Adaptive Targeted Protection + Adaptive Protection Strength:
- Function: Adaptively selects the optimal target image and the perturbation strength of each region during inference.
- Mechanism: Prepare three target images with low, medium, and high texture repetitions respectively (corresponding to three sets of MoP). During inference, the latent entropy distance \(t = \arg\min_{i\in\{l,m,h\}} \|\mathcal{H}(\mathbf{z}) - \mathcal{H}(\mathbf{z}_y^i)\|_1\) is used to select the best matching target.
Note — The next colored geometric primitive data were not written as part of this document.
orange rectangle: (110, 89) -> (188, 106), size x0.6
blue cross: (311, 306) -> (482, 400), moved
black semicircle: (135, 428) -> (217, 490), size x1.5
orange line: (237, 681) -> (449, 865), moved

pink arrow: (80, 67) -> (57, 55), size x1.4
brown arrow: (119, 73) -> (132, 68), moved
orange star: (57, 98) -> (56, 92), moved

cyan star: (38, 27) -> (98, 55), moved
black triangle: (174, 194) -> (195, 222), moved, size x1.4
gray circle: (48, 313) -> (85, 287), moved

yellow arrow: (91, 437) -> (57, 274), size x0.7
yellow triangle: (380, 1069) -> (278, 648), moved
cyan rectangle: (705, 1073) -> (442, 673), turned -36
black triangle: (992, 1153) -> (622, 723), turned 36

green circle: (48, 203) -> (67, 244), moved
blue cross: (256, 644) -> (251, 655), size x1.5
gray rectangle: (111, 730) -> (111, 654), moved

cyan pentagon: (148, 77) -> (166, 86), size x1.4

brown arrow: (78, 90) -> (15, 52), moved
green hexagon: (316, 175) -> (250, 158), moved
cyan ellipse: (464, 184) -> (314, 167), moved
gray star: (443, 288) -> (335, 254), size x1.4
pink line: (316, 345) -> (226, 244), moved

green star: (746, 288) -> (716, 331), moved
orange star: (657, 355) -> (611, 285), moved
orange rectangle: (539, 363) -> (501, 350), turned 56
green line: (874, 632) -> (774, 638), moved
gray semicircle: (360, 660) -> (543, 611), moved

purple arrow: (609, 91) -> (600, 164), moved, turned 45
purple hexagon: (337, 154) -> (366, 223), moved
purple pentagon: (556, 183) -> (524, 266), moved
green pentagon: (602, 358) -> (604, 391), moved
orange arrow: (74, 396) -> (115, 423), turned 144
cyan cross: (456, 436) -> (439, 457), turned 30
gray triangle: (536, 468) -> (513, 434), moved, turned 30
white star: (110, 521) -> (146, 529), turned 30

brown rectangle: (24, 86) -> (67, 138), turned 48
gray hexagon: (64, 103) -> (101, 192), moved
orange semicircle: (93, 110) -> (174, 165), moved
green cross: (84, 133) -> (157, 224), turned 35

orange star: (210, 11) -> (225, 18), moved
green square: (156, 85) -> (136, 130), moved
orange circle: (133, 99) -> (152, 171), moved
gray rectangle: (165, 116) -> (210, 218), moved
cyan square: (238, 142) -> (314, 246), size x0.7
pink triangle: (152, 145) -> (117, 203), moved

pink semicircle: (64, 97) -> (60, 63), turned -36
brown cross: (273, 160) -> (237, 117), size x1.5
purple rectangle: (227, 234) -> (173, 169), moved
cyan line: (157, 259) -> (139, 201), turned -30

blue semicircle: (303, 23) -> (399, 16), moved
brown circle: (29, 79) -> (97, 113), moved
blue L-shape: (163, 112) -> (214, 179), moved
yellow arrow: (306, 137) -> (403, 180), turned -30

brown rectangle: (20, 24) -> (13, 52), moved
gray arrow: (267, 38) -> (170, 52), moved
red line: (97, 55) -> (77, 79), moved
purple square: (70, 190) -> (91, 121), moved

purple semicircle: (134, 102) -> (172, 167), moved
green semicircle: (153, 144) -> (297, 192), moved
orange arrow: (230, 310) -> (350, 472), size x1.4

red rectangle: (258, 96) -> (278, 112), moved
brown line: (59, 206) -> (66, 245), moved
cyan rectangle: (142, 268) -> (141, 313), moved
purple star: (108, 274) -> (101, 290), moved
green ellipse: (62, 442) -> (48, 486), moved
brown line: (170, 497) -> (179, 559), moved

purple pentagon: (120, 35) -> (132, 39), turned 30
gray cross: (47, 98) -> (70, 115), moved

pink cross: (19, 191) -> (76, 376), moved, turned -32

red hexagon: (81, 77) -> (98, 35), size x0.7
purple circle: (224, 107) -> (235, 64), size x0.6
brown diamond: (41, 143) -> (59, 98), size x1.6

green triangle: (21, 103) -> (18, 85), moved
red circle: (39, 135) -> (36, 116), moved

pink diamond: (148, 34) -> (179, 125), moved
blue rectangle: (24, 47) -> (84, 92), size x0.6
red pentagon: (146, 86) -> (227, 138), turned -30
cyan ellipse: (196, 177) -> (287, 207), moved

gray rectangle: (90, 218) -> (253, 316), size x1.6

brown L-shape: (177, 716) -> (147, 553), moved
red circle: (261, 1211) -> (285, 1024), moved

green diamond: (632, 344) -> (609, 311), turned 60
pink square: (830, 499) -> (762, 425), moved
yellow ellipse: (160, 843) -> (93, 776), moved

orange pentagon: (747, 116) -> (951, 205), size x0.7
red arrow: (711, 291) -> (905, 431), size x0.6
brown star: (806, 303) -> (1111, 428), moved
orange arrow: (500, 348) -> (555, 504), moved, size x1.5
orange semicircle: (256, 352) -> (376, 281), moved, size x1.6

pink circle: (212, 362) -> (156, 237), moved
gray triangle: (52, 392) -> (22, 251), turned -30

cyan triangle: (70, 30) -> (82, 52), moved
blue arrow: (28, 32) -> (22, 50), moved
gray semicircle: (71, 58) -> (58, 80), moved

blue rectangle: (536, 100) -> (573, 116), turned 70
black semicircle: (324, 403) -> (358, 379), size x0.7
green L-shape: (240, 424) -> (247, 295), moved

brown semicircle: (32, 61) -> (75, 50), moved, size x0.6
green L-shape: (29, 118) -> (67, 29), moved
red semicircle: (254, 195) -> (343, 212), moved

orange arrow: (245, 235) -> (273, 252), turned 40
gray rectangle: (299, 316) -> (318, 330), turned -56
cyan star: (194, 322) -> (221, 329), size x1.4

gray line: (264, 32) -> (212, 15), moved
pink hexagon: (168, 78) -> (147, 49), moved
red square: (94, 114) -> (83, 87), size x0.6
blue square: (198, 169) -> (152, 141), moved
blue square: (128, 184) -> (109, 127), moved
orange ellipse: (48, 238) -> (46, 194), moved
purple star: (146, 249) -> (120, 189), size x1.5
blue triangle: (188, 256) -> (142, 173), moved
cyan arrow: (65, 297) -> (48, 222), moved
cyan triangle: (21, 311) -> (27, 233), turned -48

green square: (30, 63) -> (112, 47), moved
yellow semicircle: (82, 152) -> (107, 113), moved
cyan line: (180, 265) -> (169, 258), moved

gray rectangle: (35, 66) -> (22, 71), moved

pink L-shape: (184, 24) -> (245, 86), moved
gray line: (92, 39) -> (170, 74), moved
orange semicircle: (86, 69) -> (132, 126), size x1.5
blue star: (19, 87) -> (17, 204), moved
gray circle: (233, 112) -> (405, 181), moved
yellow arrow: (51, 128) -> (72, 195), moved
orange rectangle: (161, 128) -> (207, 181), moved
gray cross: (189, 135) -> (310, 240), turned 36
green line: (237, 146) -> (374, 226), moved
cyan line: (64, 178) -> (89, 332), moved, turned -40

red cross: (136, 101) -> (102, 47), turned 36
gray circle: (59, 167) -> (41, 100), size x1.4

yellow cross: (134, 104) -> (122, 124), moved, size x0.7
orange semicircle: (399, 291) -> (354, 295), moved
Then, LPIPS is used to generate a perceptual distance map \(\mathbf{M} = \text{LPIPS}(\mathbf{x}, \hat{\mathbf{x}})\), and the perturbation is adjusted as \(\hat{\mathbf{x}} = \mathbf{x} + \mathcal{S}(1-\mathbf{M}) \cdot (\delta_g^t + \Delta_k^t)\)—strengthening the perturbation in texture-complex regions (where human eyes are insensitive) and weakening it in flat regions.
- Design Motivation: Simple texture images require low-repetition targets, while complex textures require high-repetition ones (as discovered in the experiments in Fig.3). LPIPS distance maps are more accurate and faster than the traditional JND maps used by Impasto.

Loss & Training¶

Training: MLP-enhanced texture loss \(\mathcal{L}_T = -\|\mathbf{z} - \mathbf{z}_y\|_2^2 - \frac{\lambda}{L}\sum_{l=1}^L \|\mathcal{F}^l - \mathcal{F}_y^l\|_2^2\)
The Adam optimizer is used to update perturbation parameters, with an initial resolution of \(512 \times 512\), and bilinear interpolation is used during inference for other resolutions.

Key Experimental Results¶

Main Results¶

Comparison of \(512^2\) Image Protection (LoRA Personalization Attack):

Method	CPU Latency	GPU Latency	Object DISTS↓/FID↑	Face DISTS↓/FID↑	Cartoon DISTS↓/FID↑
PhotoGuard	370s	7s	0.203/223.0	0.189/308.7	0.209/219.1
Mist	1440s	40s	0.185/217.2	0.154/307.5	0.223/223.7
Anti-DB	7278s	225s	0.239/214.4	0.162/301.4	0.294/225.4
FastProtect	2.9s	0.04s	0.155/223.0	0.149/308.9	0.186/220.3

FastProtect is 175× faster on GPU than the second fastest method, PhotoGuard, while achieving better visual quality (DISTS) in most domains.

Ablation Study¶

Contribution of Each Component in MoP (FID↑ in Object Domain):

Configuration	FID↑
PhotoGuard (iterative PGD)	227.6
UAP (baseline)	207.6
MoP (w/o assignment \(\mathcal{A}\))	214.5
MoP (with \(\mathcal{A}\))	225.9
+ MLP Loss	234.6
+ Adaptive Target	238.8

MoP with the assignment function improves UAP from 207.6 to 225.9 (close to PGD's 227.6). MLP Loss and Adaptive Target further boost it to 238.8, surpassing PGD.

Key Findings¶

FastProtect maintains real-time performance on \(2048^2\) images (GPU ~0.04s), whereas for other methods, the latency grows exponentially—which is crucial for protecting high-resolution artworks.
The assignment function \(\mathcal{A}\) of MoP is the core: average with assignment (225.9) vs. without assignment (214.5), the latter is even worse than a single UAP with assignment.
There is a matching relationship between the texture repetition of the target image and the input image (Fig. 3)—simple textures are more effectively matched with low-repetition targets.
In black-box scenarios (SD-v2.1, SD-XL, Textual Inversion, DreamStyler), the protection efficacy of FastProtect is comparable to or better than PhotoGuard.
Inference VRAM requires only 1.7GB vs. >8GB for other methods—making it usable on consumer GPUs or even CPUs.

Highlights & Insights¶

First focus on the latency issue: All previous protection methods ignored the most practical obstacle of "users cannot afford to wait". Dropping the inference time from minutes to milliseconds is a true paradigm shift.
The MoP design cleverly finds the optimal balance between being image-agnostic (UAP) and image-specific (PGD)—using VAE latent clustering for coarse-grained allocation, which incurs minimal cost but approaches the effect of image-by-image optimization.
The "free lunch" effect of MLP Loss: The multi-layer feature constraints only increase costs during training and are entirely free during inference, representing an efficient way of knowledge injection.
The design of Adaptive Protection Strength using the LPIPS perceptual map to regulate regional perturbation strength is highly aligned with human visual perception.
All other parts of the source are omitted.